I have an array full of numbers. Here's an example:

myArray = [0,1,2,4,5];

I need to find the lowest unused number starting from 1, so in this case it will be 3.

I've been reading up of using indexOf but I'm unsure how to use it for my specific purpose.

I have an array full of numbers. Here's an example:

myArray = [0,1,2,4,5];

I need to find the lowest unused number starting from 1, so in this case it will be 3.

I've been reading up of using indexOf but I'm unsure how to use it for my specific purpose.

• javascript

• 1 Is the array guaranteed to be sorted, as in your example? – Ed Bayiates Commented Jun 5, 2015 at 17:55
• 1 iter on your array. find the first item that does not match the index. – njzk2 Commented Jun 5, 2015 at 17:56
• @njzk2 this only works if the array is always sorted. – abc123 Commented Jun 5, 2015 at 17:57
• I would reconsider your design if this is required – Ed Heal Commented Jun 5, 2015 at 17:57
• 2 Can the array start with any number like [23,24,26,27] and it will be 25 in this case? – meteor Commented Jun 5, 2015 at 17:59

2 Answers 2

Assuming the array isn't sorted, you always start at 0, and taking into account your desire to find a highest number if there isn't one missing:

var k = [6, 0, 1, 2, 4, 5];

k.sort(function(a, b) { return a-b; });   // To sort by numeric

var lowest = -1;
for (i = 0;  i < k.length;  ++i) {
  if (k[i] != i) {
    lowest = i;
    break;
  }
}
if (lowest == -1) {
    lowest = k[k.length - 1] + 1;
}
console.log("Lowest = " + lowest);

Logs answer 3. If 3 was also in there, would log 7 since no other number is missing.
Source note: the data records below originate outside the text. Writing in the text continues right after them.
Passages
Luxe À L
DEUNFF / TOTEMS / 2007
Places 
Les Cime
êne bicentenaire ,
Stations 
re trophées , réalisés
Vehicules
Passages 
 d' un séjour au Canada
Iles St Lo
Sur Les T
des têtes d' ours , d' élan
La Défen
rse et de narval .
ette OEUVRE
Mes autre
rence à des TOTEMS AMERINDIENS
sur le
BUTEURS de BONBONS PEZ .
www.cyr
If you aren't always starting at zero, use an offset:

var k = [6, 2, 3, 4, 5];

k.sort(function(a, b) { return a-b; });   // To sort by numeric

var offset = k[0];
var lowest = -1;
for (i = 0;  i < k.length;  ++i) {
  if (k[i] != offset) {
    lowest = offset;
    break;
  }
  ++offset;
}
if (lowest == -1) {
    lowest = k[k.length - 1] + 1;
}
console.log("Lowest = " + lowest);

Logs answer 7 since none are missing after 2 which starts the sequence.

This takes a sequence starting from a number (like 1 in your example) and returns the lowest unused number in the sequence.
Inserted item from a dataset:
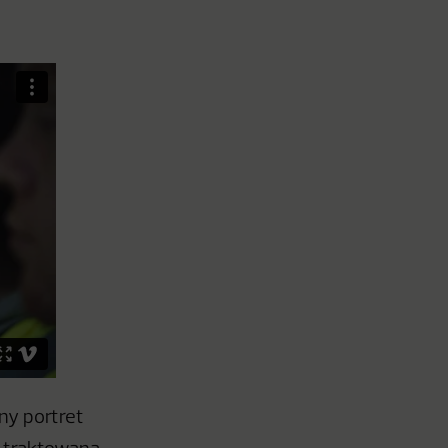
ny portret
function lowestUnusedNumber(sequence, startingFrom) {
  const arr = sequence.slice(0);
  arr.sort((a, b) => a - b);

  return arr.reduce((lowest, num, i) => {
    const seqIndex = i + startingFrom;
    return num !== seqIndex && seqIndex < lowest ? seqIndex : lowest
  }, arr.length + startingFrom);
}

Example:

> lowestUnusedNumber([], 1)
1
> lowestUnusedNumber([1,2,4], 1)
3
> lowestUnusedNumber([3], 1)
1

In exchange for readability, it's slightly less optimized than the other example because it loops over all items in the array instead of breaking as soon as it finds the missing item.